Well, what of people who experience other than outcomes that appear better or good? What power is at work there?
In the last 20 years or so, actually since high school (some 40 years ago), I have had this sense of power being just that – impersonal energy. Not a power for one type of believer over another; not a power that glorifies one set of outcomes or experiences over another. Experiences occur – we may draw them to us by the consciousness we live in. For example, if our context for living is, “life sucks,” then we might think an event is “horrific, the worst thing ever.” If, on the other hand, we see life’s events as an opportunity, we might ask the question, “what could I be grateful for or learn from this?”

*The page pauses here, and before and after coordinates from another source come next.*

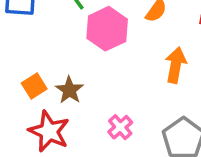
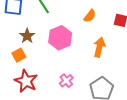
pink hexagon: (107, 29) -> (60, 38), moved
brown star: (69, 90) -> (27, 36), moved

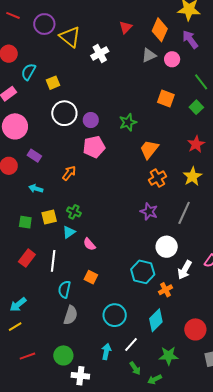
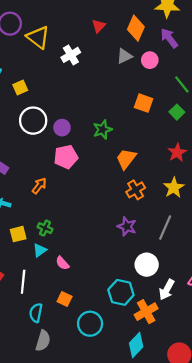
orange cross: (166, 290) -> (146, 312), size x1.5
cyan circle: (115, 315) -> (90, 324), moved

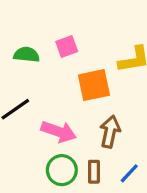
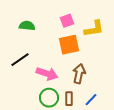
pink square: (67, 47) -> (67, 21), moved

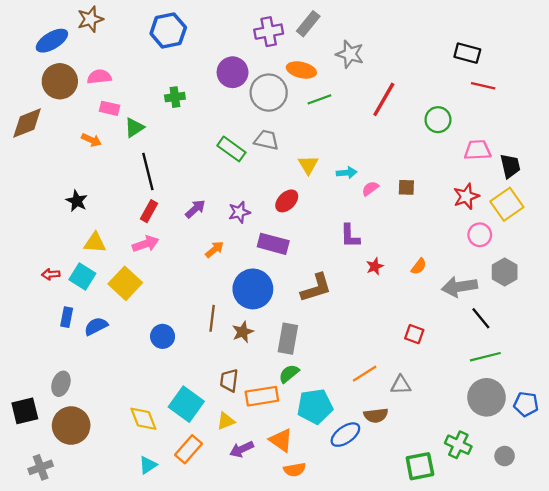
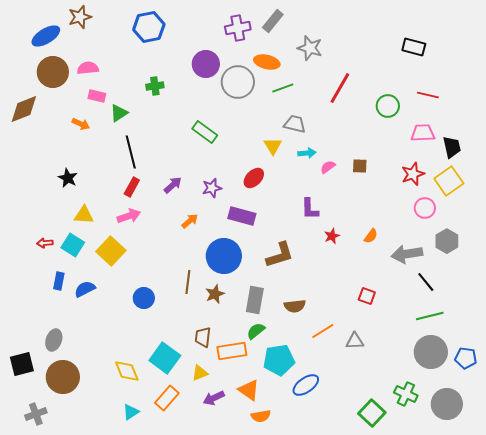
red line: (483, 86) -> (428, 95), moved
gray trapezoid: (266, 140) -> (295, 124), moved
brown semicircle: (376, 415) -> (295, 306), moved
gray circle: (505, 456) -> (447, 404), size x1.8
green square: (420, 466) -> (372, 413), turned -36

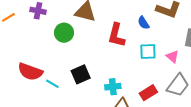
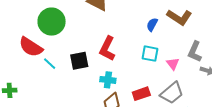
blue semicircle: (143, 23) -> (152, 25), turned 48
green circle: (64, 33) -> (52, 22), moved, size x1.4
red L-shape: (116, 35) -> (107, 49), moved

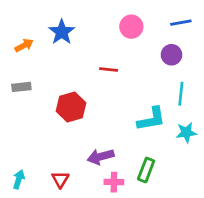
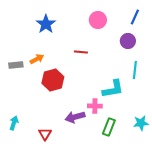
blue line: (181, 23) -> (135, 17), turned -56
orange arrow: (24, 45) -> (37, 59), moved
cyan star: (186, 132) -> (141, 123), moved
cyan arrow: (19, 179) -> (14, 123), moved
pink cross: (114, 182) -> (95, 106), moved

Experiences are life. Every situation is life, everyone is life. Life just is — whatever the form it takes. To hold that a certain set of circumstances or events come one way or another to one person not another because we do something like have the Christ model or the Jesus model of religion is to lose the sense of oneness that is everything.
In my way of looking at it, Jesus represents humanity and what is possible. Christ represents the spirit, intuition, the energy within – that energy which guides us here or there, to do this or that. In other cultures and views there are other source metaphors. No better, no worse.
I choose to see myself as other than a label. But, if pressed, I see myself as a non-believer — not accepting of any religious dogma. I don’t know what was before the beginning of life and subscribe to the theory of evolution. I don’t know what follows death and sense there is a union with source in death as we no longer have bodies or physical limitations. But, who knows for sure!
In the end, that knowledge requires practical application — the ultimate practice: death of the physical body. And, each of us will know it sooner or later.